In model-free RL, we assumed that \(p(s_{t+1} | s_t, a_t)\) is unknown, and no attempt is made to learn it. However, we often know the dynamics. For example, in games such as chess, and easily modeled systems, like car navigation.

Model-based Reinforcement learning is about learning system dynamics, and using the learnt system to make decisions.

In the stochastic *open-loop* case,

\begin{equation} p_{\theta}(s_1, \dots, s_T | a_1, \dots, a_T) = p(s_1) \prod_{t=1}^{T} p(s_{t+1} | s_t, a_t) \end{equation}

and we’d want to choose:

\begin{equation} a_1, \dots, a_T = \mathrm{argmax}_{a_1, \dots, a_T} E \left[ \sum_{t} r(s_t, a_t) | a_1, \dots, a_T \right] \end{equation}

In a **closed-loop** setting, the process by which the agent performs
actions receives feedback. Planning in the open-loop case can go
extremely awry.

In the stochastic *closed-loop* case,

\begin{equation} p(s_1, a_1, \dots, s_T, a_T) = p(s_1) \prod_{t=1}^{T} \pi(a_t | s_t) p(s_{t+1} | s_t, a_t) \end{equation}

where \(\pi = \mathrm{argmax}_{\pi}E_{\tau \sim p(\tau)} \left[ \sum_t r(s_t, a_t)\right]\)

## Simple Model-based RL

The most basic algorithm does this:

- Run base policy to obtain tuples \((s_{t+1}, s_t, a_t)\)
- Use supervised learning on the tuples to learn the dynamics \(f(s_t, a_t)\), minimizing loss \(\sum_i |f(s_t, a_t) - s_{t+1}|^2\)
- Use the learnt model for control

Problem: *distributional shift*. We learn from some base distribution
\(\pi_{0}\), but control via \(\pi_{f}\). This can be addressed by
re-sampling \((s, a, s’)\) to \(D\) after step 3.

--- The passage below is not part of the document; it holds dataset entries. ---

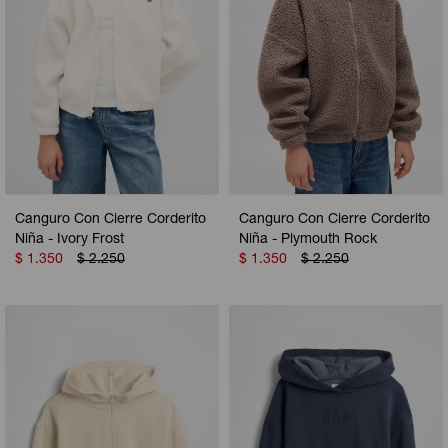
Canguro Con Cierre Corderito
Canguro Con Cierre Corderito
Niña - Ivory Frost
Niña - Plymouth Rock
$
1.350
$
2.250
$
1.350
$
2.250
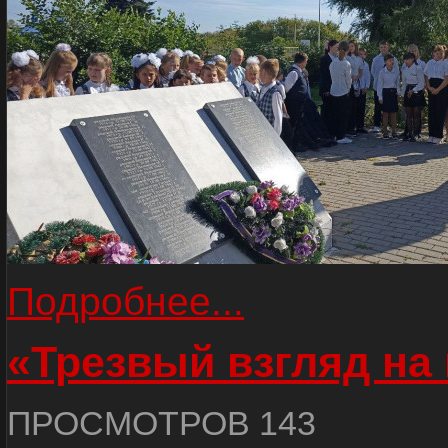
Подробнее...
«Трезвый взгляд на 
ПРОСМОТРОВ 143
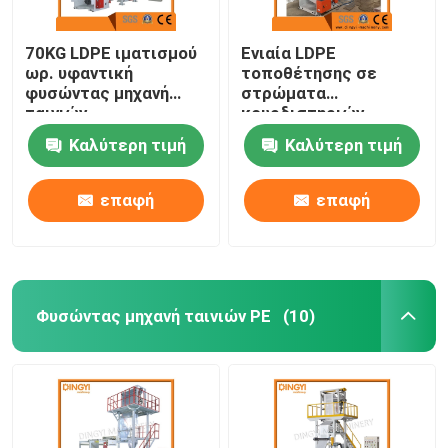
70KG LDPE ιματισμού
Ενιαία LDPE
ωρ. υφαντική
τοποθέτησης σε
φυσώντας μηχανή
στρώματα
ταινιών
κουρδιστηριών
συσκευάζοντας
Καλύτερη τιμή
Καλύτερη τιμή
φυσώντας μηχανή
ταινιών
επαφή
επαφή
Φυσώντας μηχανή ταινιών PE
(10)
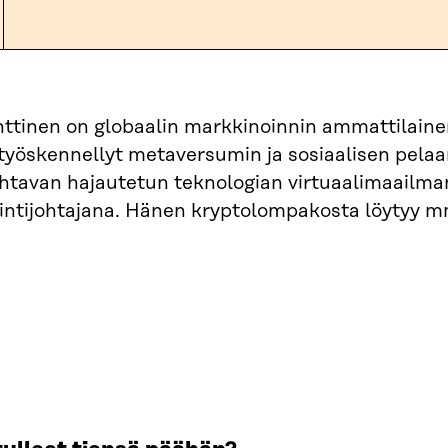
ttinen on globaalin markkinoinnin ammattilainen
työskennellyt metaversumin ja sosiaalisen pelaa
ohtavan hajautetun teknologian virtuaalimaailm
ntijohtajana. Hänen kryptolompakosta löytyy m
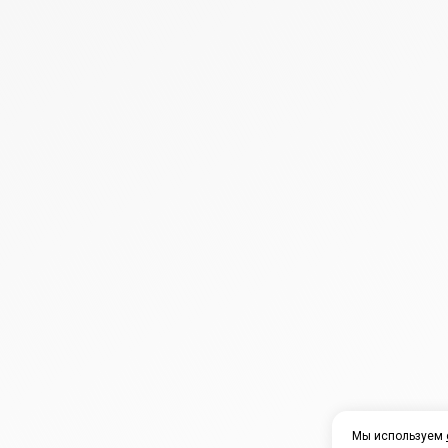
Мы используем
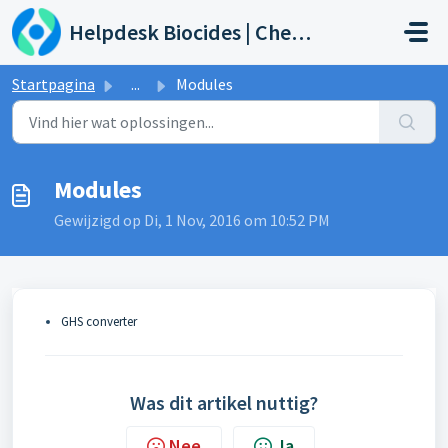
Doorgaan naar hoofdinhoud
Helpdesk Biocides | Chemicals | Products
Startpagina
...
Modules
Modules
Gewijzigd op Di, 1 Nov, 2016 om 10:52 PM
GHS converter
Was dit artikel nuttig?
Nee
Ja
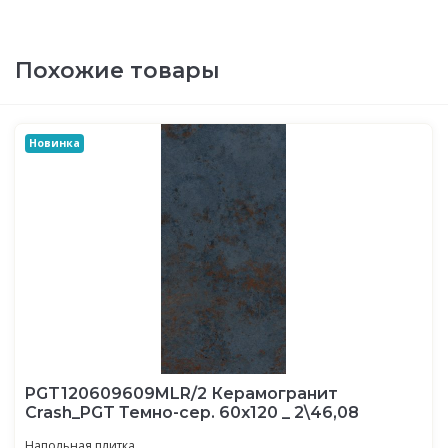
Похожие товары
Новинка
PGT120609609MLR/2 Керамогранит
Crash_PGT Темно-сер. 60x120 _ 2\46,08
Напольная плитка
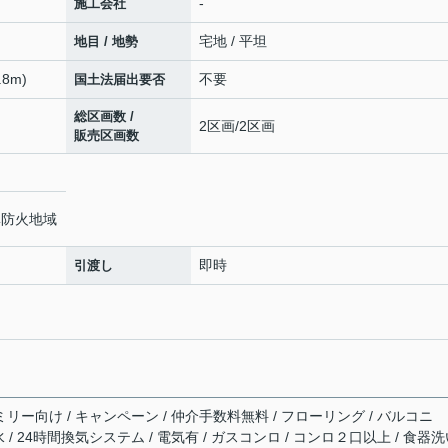
-
施工会社
宅地 / 平坦
地目 / 地勢
8m)
不要
国土法届出要否
総区画数 /
2区画/2区画
販売区画数
準防火地域
即時
引渡し
ミリー向け / キャンペーン / 仲介手数料無料 / フローリング / バルコニ
下水 / 24時間換気システム / 電気有 / ガスコンロ / コンロ２口以上 / 食器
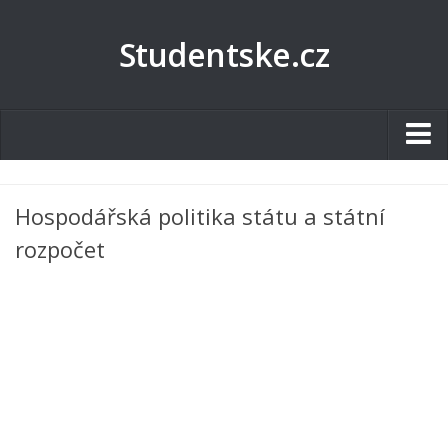
Studentske.cz
Studentské.cz
Hospodářská politika státu a státní
Tematické okruhy
rozpočet
Angličtina
Art
Biologie
Catering a Gastronomie
Český jazyk
Cestovní ruch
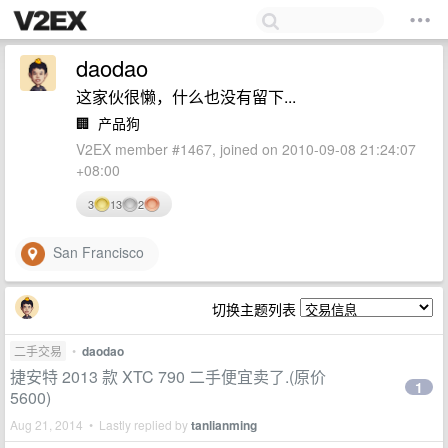
daodao
这家伙很懒，什么也没有留下...
🏢
产品狗
V2EX member #1467, joined on 2010-09-08 21:24:07
+08:00
3
13
2
San Francisco
切换主题列表
二手交易
•
daodao
捷安特 2013 款 XTC 790 二手便宜卖了.(原价
1
5600)
Aug 21, 2014 • Lastly replied by
tanlianming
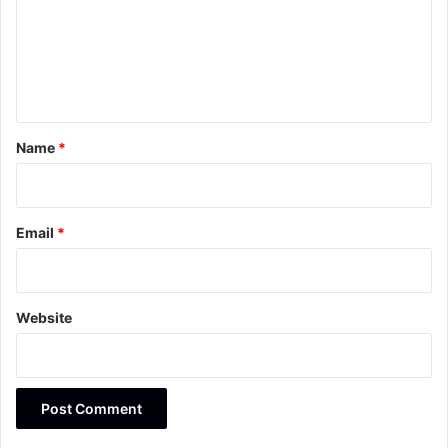
m
e
n
t
*
Name
*
Email
*
Website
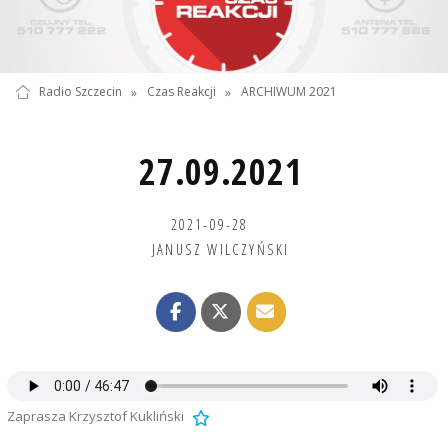
Radio Szczecin
»
Czas Reakcji
»
ARCHIWUM 2021
27.09.2021
2021-09-28
JANUSZ WILCZYŃSKI
Zaprasza Krzysztof Kukliński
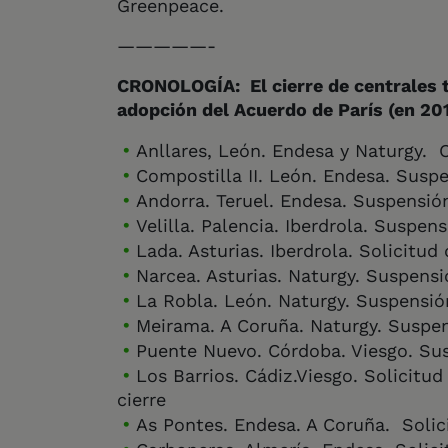
Greenpeace.
—————-
CRONOLOGÍA: El cierre de centrales 
adopción del Acuerdo de París (e
n 20
Anllares, León. Endesa y Naturgy. C
Compostilla II. León. Endesa. Susp
Andorra. Teruel. Endesa. Suspensió
Velilla. Palencia. Iberdrola. Suspe
Lada. Asturias. Iberdrola. Solicitud
Narcea. Asturias. Naturgy. Suspens
La Robla. León. Naturgy. Suspensió
Meirama. A Coruña. Naturgy. Suspe
Puente Nuevo. Córdoba. Viesgo. Su
Los Barrios. Cádiz.Viesgo. Solicitu
cierre
As Pontes. Endesa. A Coruña. Solic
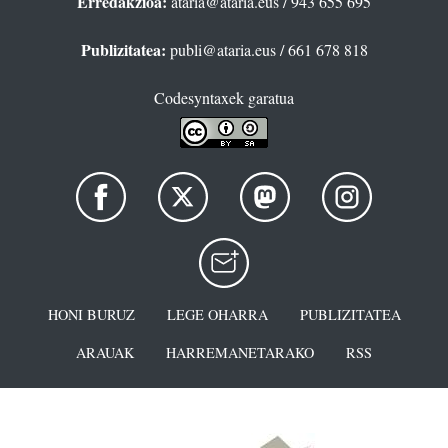
Erredakzioa:
ataria@ataria.eus
/ 943 655 695
Publizitatea:
publi@ataria.eus
/ 661 678 818
Codesyntaxek garatua
HONI BURUZ
LEGE OHARRA
PUBLIZITATEA
ARAUAK
HARREMANETARAKO
RSS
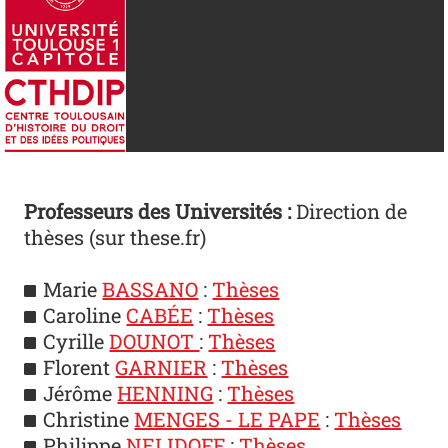
Professeurs des Universités :
Direction de
thèses (sur these.fr)
Marie
BASSANO
:
Thèses
Caroline
CABÉE
:
Thèses
Cyrille
DOUNOT
:
Thèses
Florent
GARNIER
:
Thèses
Jérôme
HENNING
:
Thèses
Christine
MENGES - LE PAPE
:
Thèses
Philippe
NELIDOFF
:
Thèses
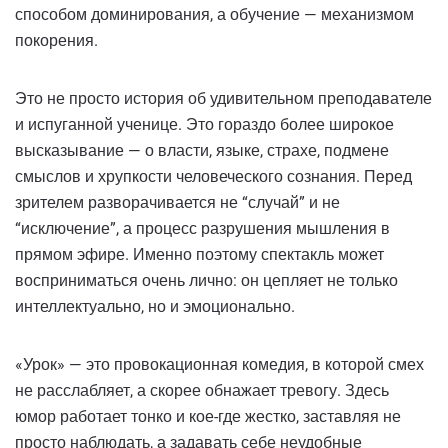
способом доминирования, а обучение — механизмом
покорения.
Это не просто история об удивительном преподавателе
и испуганной ученице. Это гораздо более широкое
высказывание — о власти, языке, страхе, подмене
смыслов и хрупкости человеческого сознания. Перед
зрителем разворачивается не “случай” и не
“исключение”, а процесс разрушения мышления в
прямом эфире. Именно поэтому спектакль может
восприниматься очень лично: он цепляет не только
интеллектуально, но и эмоционально.
«Урок» — это провокационная комедия, в которой смех
не расслабляет, а скорее обнажает тревогу. Здесь
юмор работает тонко и кое-где жестко, заставляя не
просто наблюдать, а задавать себе неудобные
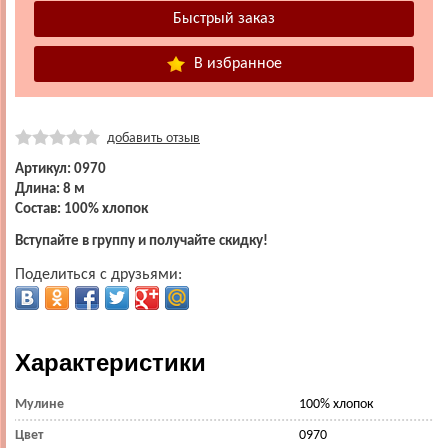
В избранное
добавить отзыв
Артикул: 0970
Длина: 8 м
Состав: 100% хлопок
Вступайте в группу и получайте скидку!
Поделиться с друзьями:
Характеристики
Мулине
100% хлопок
Цвет
0970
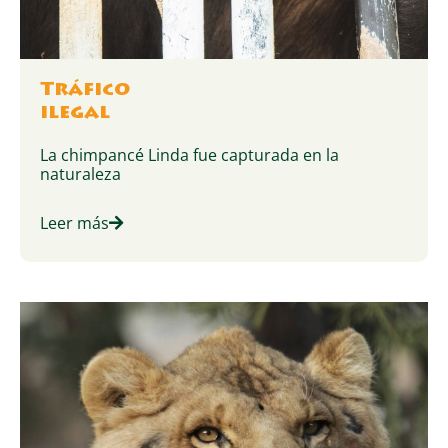
Tráfico
ilegal
La chimpancé Linda fue capturada en la
naturaleza
Leer más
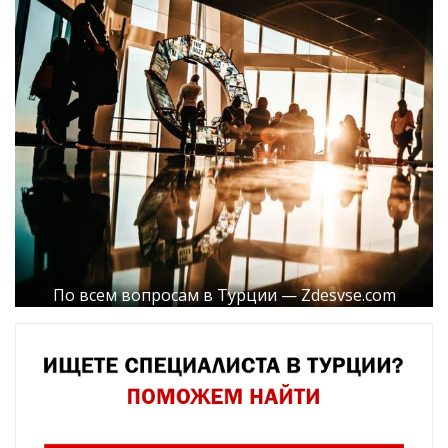
По всем вопросам в Турции — Zdesvse.com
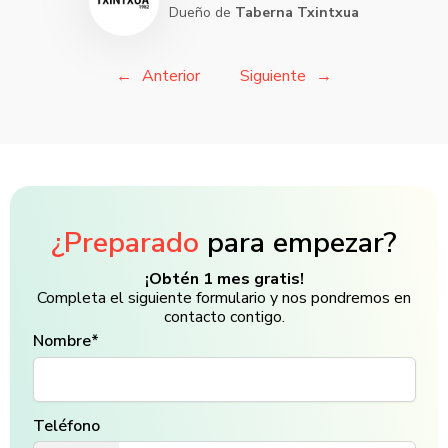
Dueño de
Taberna Txintxua
Anterior
Siguiente
¿Preparado
para empezar?
¡Obtén 1 mes gratis!
Completa el siguiente formulario y nos pondremos en
contacto contigo.
Nombre*
Teléfono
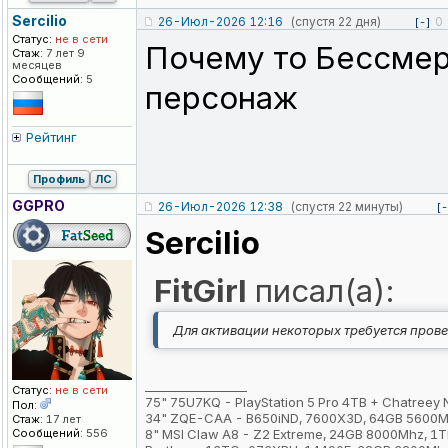
Sercilio
26-Июл-2026 12:16
(спустя 22 дня)
0
[-]
Статус:
не в сети
Почему то Бессмер
Стаж:
7 лет 9
месяцев
Сообщений:
5
персонаж
Рейтинг
Профиль
ЛС
GGPRO
26-Июл-2026 12:38
(спустя 22 минуты)
[-
Sercilio
FitGirl
писал(а):
Для активации некоторых требуется пров
_________________
Статус:
не в сети
75" 75U7KQ - PlayStation 5 Pro 4TB + Chatreey
Пол:
34" ZQE-CAA - B650iND, 7600X3D, 64GB 5600M
Стаж:
17 лет
Сообщений:
556
8" MSI Claw A8 - Z2 Extreme, 24GB 8000Mhz, 1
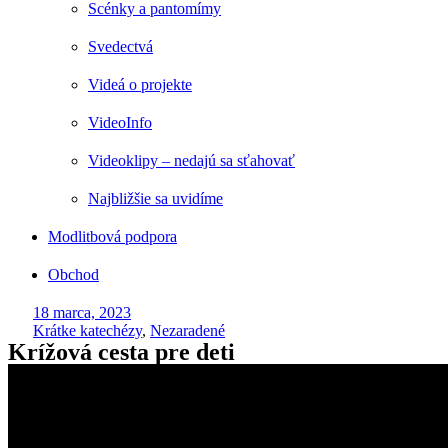
Scénky a pantomímy
Svedectvá
Videá o projekte
VideoInfo
Videoklipy – nedajú sa sťahovať
Najbližšie sa uvidíme
Modlitbová podpora
Obchod
18 marca, 2023
Krátke katechézy
,
Nezaradené
Krížová cesta pre deti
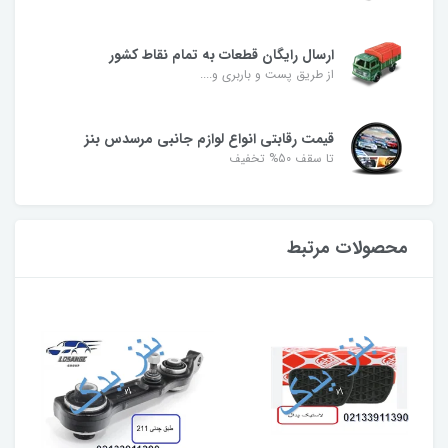
ارسال رایگان قطعات به تمام نقاط کشور
از طریق پست و باربری و....
قیمت رقابتی انواع لوازم جانبی مرسدس بنز
تا سقف 50% تخفیف
محصولات مرتبط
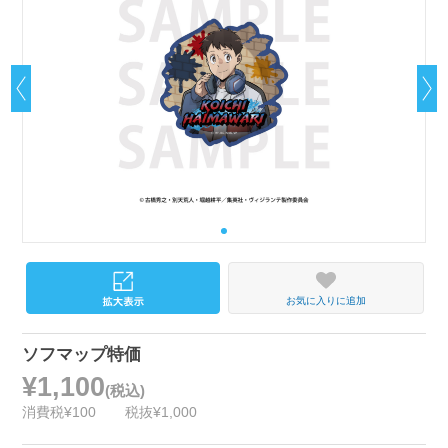
お気に入りに追加
ソフマップ特価
¥1,100
(税込)
消費税¥100
税抜¥1,000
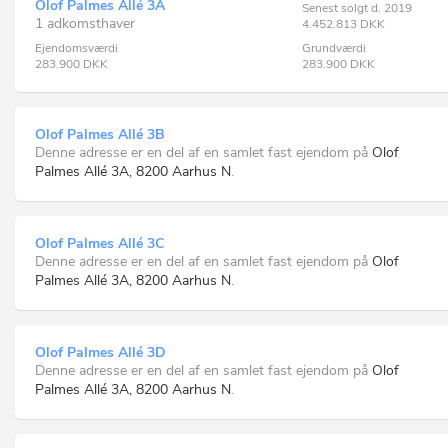
Olof Palmes Allé 3A
Senest solgt d. 2019
1 adkomsthaver
4.452.813
DKK
Ejendomsværdi
Grundværdi
283.900
DKK
283.900
DKK
Olof Palmes Allé 3B
Denne adresse er en del af en samlet fast ejendom på
Olof
Palmes Allé 3A, 8200 Aarhus N
.
Olof Palmes Allé 3C
Denne adresse er en del af en samlet fast ejendom på
Olof
Palmes Allé 3A, 8200 Aarhus N
.
Olof Palmes Allé 3D
Denne adresse er en del af en samlet fast ejendom på
Olof
Palmes Allé 3A, 8200 Aarhus N
.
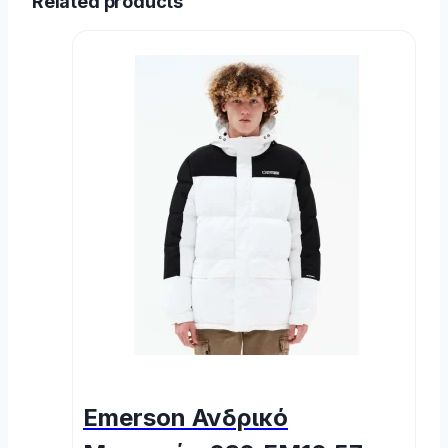
Related products
Emerson Ανδρικό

## Performance gap in model-based RL

Model-based RL tends to plateau in performance much earlier than model-free RL. This is because it needs to use a function approximator that:

- Does not overfit a low amount of samples
- But also is expressive enough

And this turns out to be hard. Below, the model is overfitted, and the planner might want to exploit going to this non-existent peak, and result in nonsensical behaviour.

We can use *uncertainty estimation* to detect where the models may be
wrong, for example by using §gaussian_processes.

For planning under uncertainty, one can use the expected value, optimistic value, or pessimistic value, depending on application.

## How can we have uncertainty-aware models?

~~Use output entropy: high entropy means model is uncertain.~~- But model might overfit and be confident, but wrong!

- Estimate model uncertainty: the model is certain about the data,
but we are not certain about the model.
- estimate \(\log p(\theta | D)\)

- Or use Bayesian NN, Bootstrap ensembles

## Problems with model-based RL

- High dimensionality
- Redundancy

### Partial observability

Latent space models: separately learn \(p(o_t | s_t)\) (observation model; high dimensional, but not dynamic) and \(p(s_{t+1} | s_t, a_t)\) (dynamics model; low dimensional, but dynamic), and \(p(r_t | s_t, a_t)\) (reward model).